- Exercise objective
Your answer must consist of the records below, reproduced exactly, with every picture removed.

- Data
_ _ _ _ _ _ _
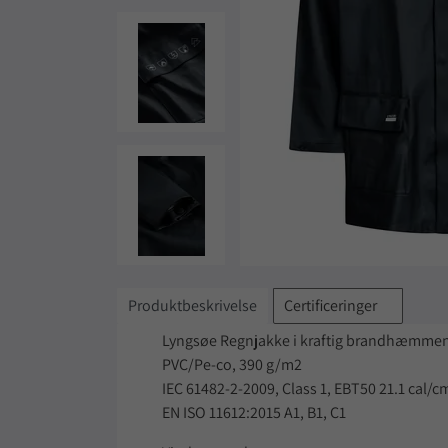
Produktbeskrivelse
Certificeringer
Lyngsøe Regnjakke i kraftig brandhæmmen
PVC/Pe-co, 390 g/m2
IEC 61482-2-2009, Class 1, EBT50 21.1 cal/c
EN ISO 11612:2015 A1, B1, C1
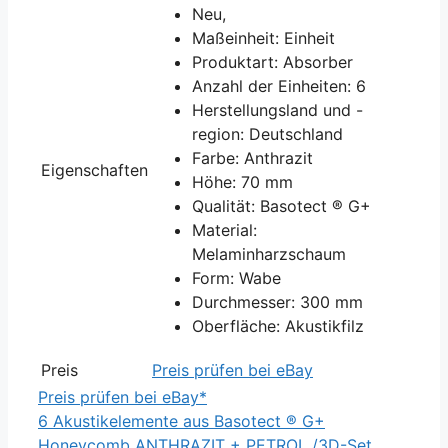
Neu,
Maßeinheit: Einheit
Produktart: Absorber
Anzahl der Einheiten: 6
Herstellungsland und -
region: Deutschland
Farbe: Anthrazit
Eigenschaften
Höhe: 70 mm
Qualität: Basotect ® G+
Material:
Melaminharzschaum
Form: Wabe
Durchmesser: 300 mm
Oberfläche: Akustikfilz
Preis
Preis prüfen bei eBay
Preis prüfen bei eBay*
6 Akustikelemente aus Basotect ® G+
Honeycomb ANTHRAZIT + PETROL /3D-Set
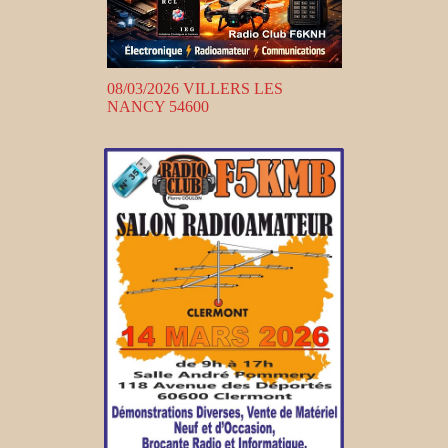
08/03/2026 VILLERS LES
NANCY 54600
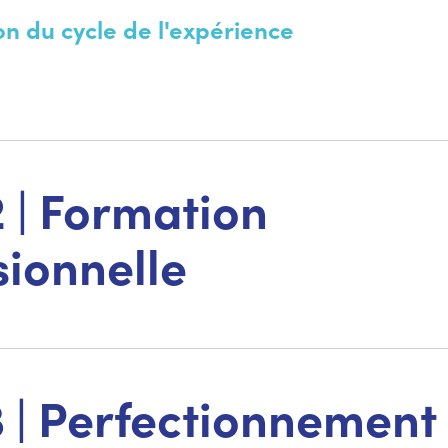
on du cycle de l'expérience
2 | Formation
sionnelle
3 | Perfectionnement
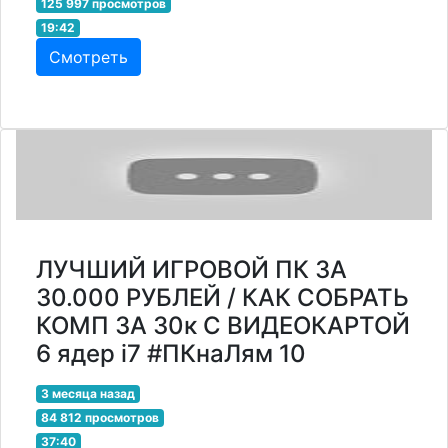
125 997 просмотров
19:42
Смотреть
ЛУЧШИЙ ИГРОВОЙ ПК ЗА
30.000 РУБЛЕЙ / КАК СОБРАТЬ
КОМП ЗА 30к С ВИДЕОКАРТОЙ
6 ядер i7 #ПКнаЛям 10
3 месяца назад
84 812 просмотров
37:40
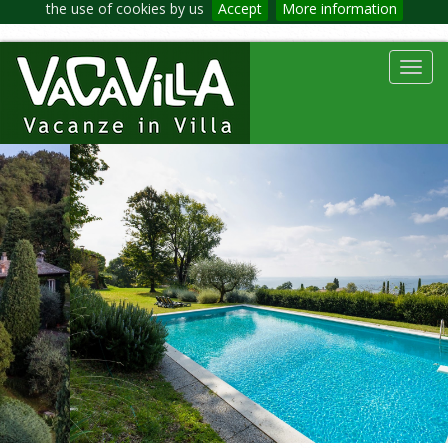
the use of cookies by us
Accept
More information
Toggl
navig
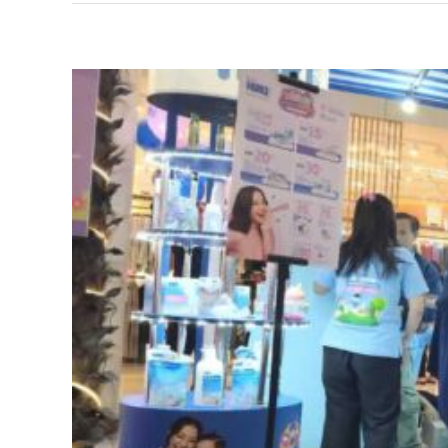
Bab
HUK
Duk
Tum
Kem
Opti
si
Keci
Mela
Kes
Per
Fisik
dan
Bah
Cint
_ _ _ _ _ _ _
- Exercise result
Produktbeskrivelse
Certificeringer
Lyngsøe Regnjakke i kraftig brandhæmmen
PVC/Pe-co, 390 g/m2
IEC 61482-2-2009, Class 1, EBT50 21.1 cal/c
EN ISO 11612:2015 A1, B1, C1
Neu,
Maßeinheit: Einheit
Produktart: Absorber
Anzahl der Einheiten: 6
Herstellungsland und -
region: Deutschland
Farbe: Anthrazit
Eigenschaften
Höhe: 70 mm
Qualität: Basotect ® G+
Material:
Melaminharzschaum
Form: Wabe
Durchmesser: 300 mm
Oberfläche: Akustikfilz
Preis
Preis prüfen bei eBay
Preis prüfen bei eBay*
6 Akustikelemente aus Basotect ® G+
Honeycomb ANTHRAZIT + PETROL /3D-Set
08/03/2026 VILLERS LES
NANCY 54600
on du cycle de l'expérience
2 | Formation
sionnelle
3 | Perfectionnement
125 997 просмотров
19:42
Смотреть
ЛУЧШИЙ ИГРОВОЙ ПК ЗА
30.000 РУБЛЕЙ / КАК СОБРАТЬ
КОМП ЗА 30к С ВИДЕОКАРТОЙ
6 ядер i7 #ПКнаЛям 10
3 месяца назад
84 812 просмотров
37:40
the use of cookies by us
Accept
More information
Toggl
navig
Bab
HUK
Duk
Tum
Kem
Opti
si
Keci
Mela
Kes
Per
Fisik
dan
Bah
Cint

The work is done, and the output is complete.